[Dataset entries]
>>>
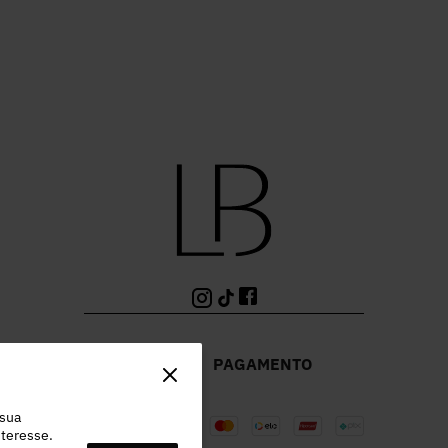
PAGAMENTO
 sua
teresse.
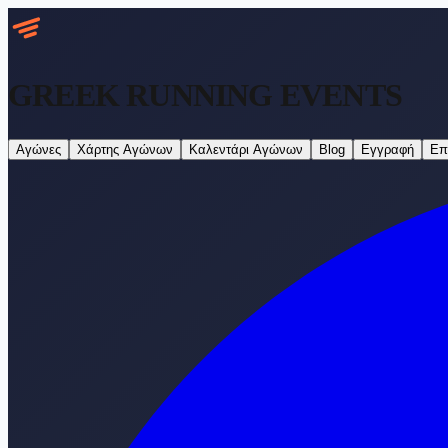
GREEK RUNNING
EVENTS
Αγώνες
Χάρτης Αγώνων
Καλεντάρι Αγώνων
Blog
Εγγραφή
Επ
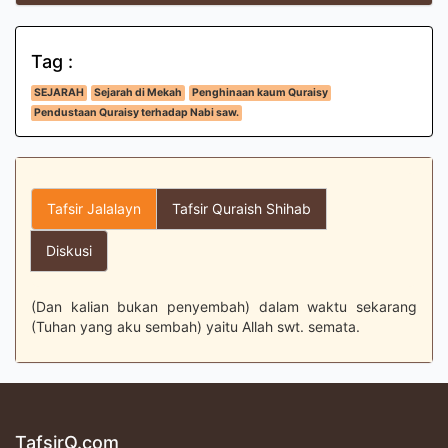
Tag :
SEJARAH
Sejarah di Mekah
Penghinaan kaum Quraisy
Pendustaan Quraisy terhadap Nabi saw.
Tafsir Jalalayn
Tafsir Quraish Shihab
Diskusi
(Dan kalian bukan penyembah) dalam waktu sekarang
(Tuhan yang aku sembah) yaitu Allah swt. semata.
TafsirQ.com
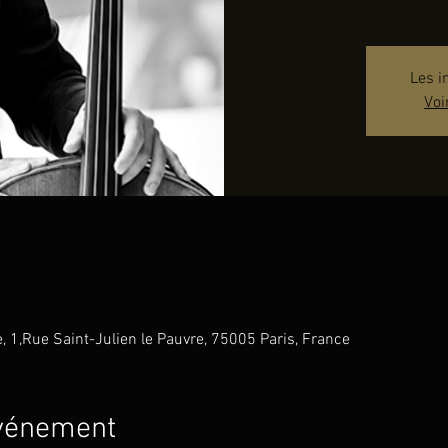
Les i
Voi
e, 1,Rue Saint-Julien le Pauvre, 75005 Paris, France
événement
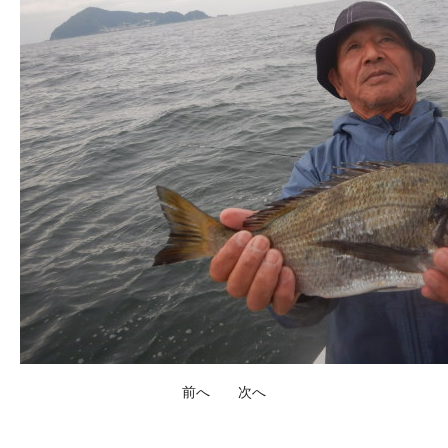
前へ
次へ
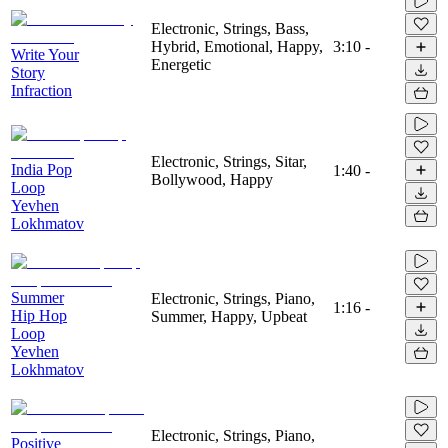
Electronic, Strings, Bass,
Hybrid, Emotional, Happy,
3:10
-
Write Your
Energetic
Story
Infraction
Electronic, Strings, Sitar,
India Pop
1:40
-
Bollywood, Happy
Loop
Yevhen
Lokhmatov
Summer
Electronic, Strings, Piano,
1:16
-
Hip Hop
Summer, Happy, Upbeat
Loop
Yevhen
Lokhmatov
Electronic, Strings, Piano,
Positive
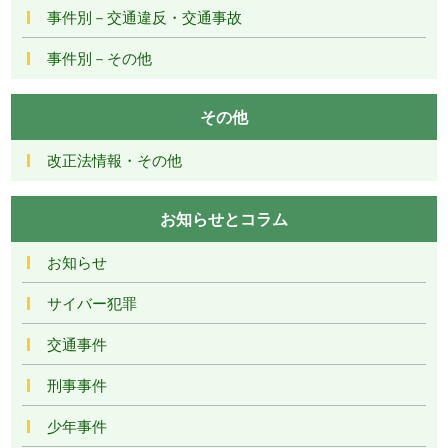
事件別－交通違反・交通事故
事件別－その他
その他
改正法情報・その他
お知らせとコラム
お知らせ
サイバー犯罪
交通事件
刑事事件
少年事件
<<<
### Your instructions
Filter the records above for "Strings" and copy every matching line.

### Task answer
Electronic, Strings, Bass,
Electronic, Strings, Sitar,
Electronic, Strings, Piano,
Electronic, Strings, Piano,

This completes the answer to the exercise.